One memorable event was a spooky, all-night book reading event during the launch of the sixth Harry Potter title which was released in the morning. “We have made books come alive for many children,” says Janaki.
twistntales showed sensitivity towards all in the community- the bookstore not only organised events for senior citizens but also kept a few pairs of reading glasses handy for those “who were out on a stroll and decided to step inside the shop.” It has even offered space for neighbourhood children who wrote their own books and wanted them displayed.
All of this has given this bookshop a strong community connect, reinforced with a 4,000 strong mailing list, blog, a Facebook page and monthly mailers. Some of this bookshop’s die-hard fans have moved abroad or to other cities but still want to remain connected through the internet.
This community connect is one of the high points for this bookshop which took pride in saying, “We also sell books”.
Financially, the period from 2003 to 2009 was excellent for the bookshop when it held book exhibition-and-sales in Pune’s IT campuses. This came to a halt after some of these campuses gave space to booksellers as facilities offered to their employees.

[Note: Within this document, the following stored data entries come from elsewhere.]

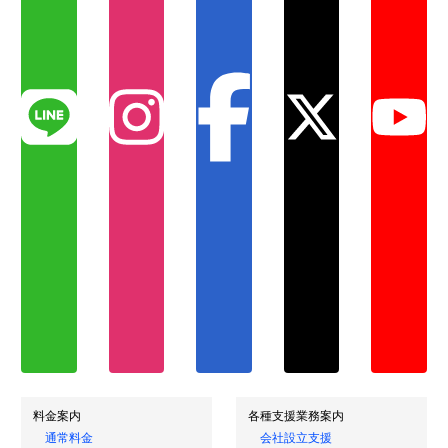
料金案内
各種支援業務案内
通常料金
会社設立支援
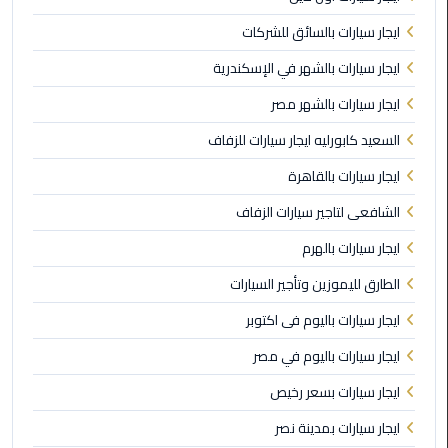
المنصورة
ايجار سيارات بالسائق للشركات
ايجار سيارات بالشهر في الإسكندرية
ليموزين
كفر
ايجار سيارات بالشهر مصر
الشيخ
السعيد كابورليه ايجار سيارات للزفاف
ليموزين
ايجار سيارات بالقاهرة
المحلة
الكبرى
الشافعى لتاجير سيارات الزفاف
ايجار سيارات بالهرم
ليموزين
الطارق لليموزين وتأجير السيارات
السويس
ايجار سيارات باليوم فى اكتوبر
ليموزين
ايجار سيارات باليوم في مصر
العين
السخنة
ايجار سيارات بسعر رخيص
ايجار سيارات بمدينة نصر
ليموزين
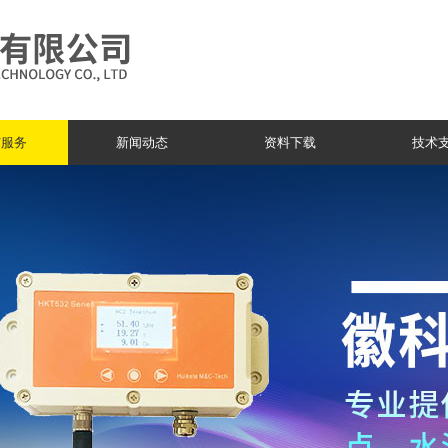
与服务
新闻动态
资料下载
技术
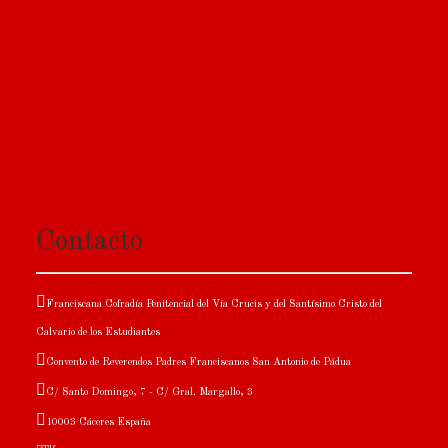
Contacto
Franciscana Cofradía Penitencial del Vía Crucis y del Santísimo Cristo del
Calvario de los Estudiantes
Convento de Reverendos Padres Franciscanos San Antonio de Pádua
C/ Santo Domingo, 7 - C/ Gral. Margallo, 3
10003 Cáceres España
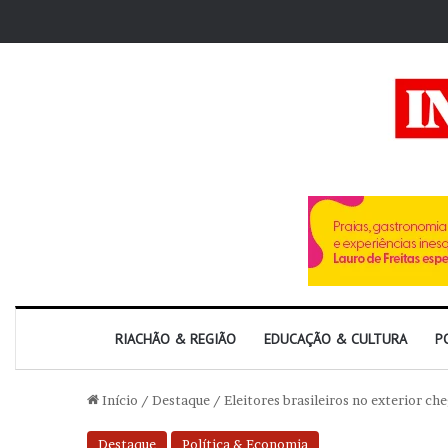
RIACHÃO & REGIÃO
EDUCAÇÃO & CULTURA
P
Início
/
Destaque
/
Eleitores brasileiros no exterior c
Destaque
Política & Economia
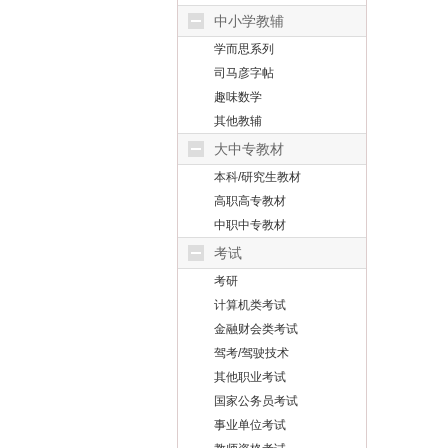
中小学教辅
学而思系列
司马彦字帖
趣味数学
其他教辅
大中专教材
本科/研究生教材
高职高专教材
中职中专教材
考试
考研
计算机类考试
金融财会类考试
驾考/驾驶技术
其他职业考试
国家公务员考试
事业单位考试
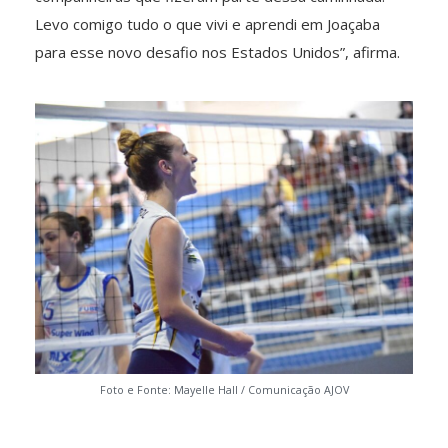
Levo comigo tudo o que vivi e aprendi em Joaçaba
para esse novo desafio nos Estados Unidos”, afirma.
Foto e Fonte: Mayelle Hall / Comunicação AJOV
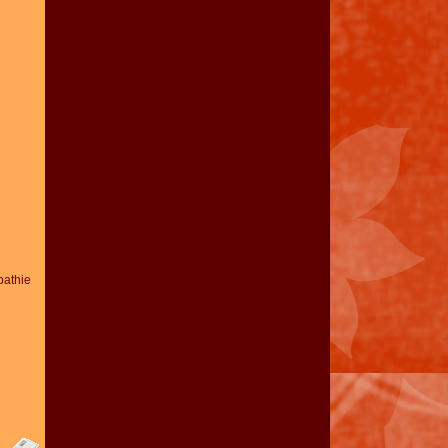
athie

Janaki sees a definite rise in the number of people reading books. “There are a lot of new readers in the market: many first time readers; software engineers from vernacular medium taking to reading. “They can’t connect with Wodehouse or Somerset Maugham- but can with Chetan Bhagat- and they have enlarged the market for books,” she says.
According to her, management books do not sell the way they used to as a lot of material is available on the net.
The sale of children’s books have gone up tremendously and Indian publishing in the Young Adult category is here to stay, says Janaki. The most popular books with teenagers are the Percy Jackson and Artemis Fowl series and the Wimpy Kid series for the pre-teens. “Semi-graphic novels have become very popular among teenagers and one publisher who has made a mark is the New Delhi-based Campfire Graphics, says this bookseller.
The outpouring of sadness over the closure of this bookshop after being around for 11 years has been tremendous. There are at least two hundred messages left behind in a farewell notebook kept on the counter, besides posts on the internet. As one patron said, this was “a place that’s meant something for all of us in this neighbourhood”. Many have felt guilty that they didn’t buy enough books from this shop that would have helped it prosper.
Janaki has the satisfaction of having done her best and does not mourn too much. She sees the death of small bookshops as inevitable in the sea of changes taking place in India.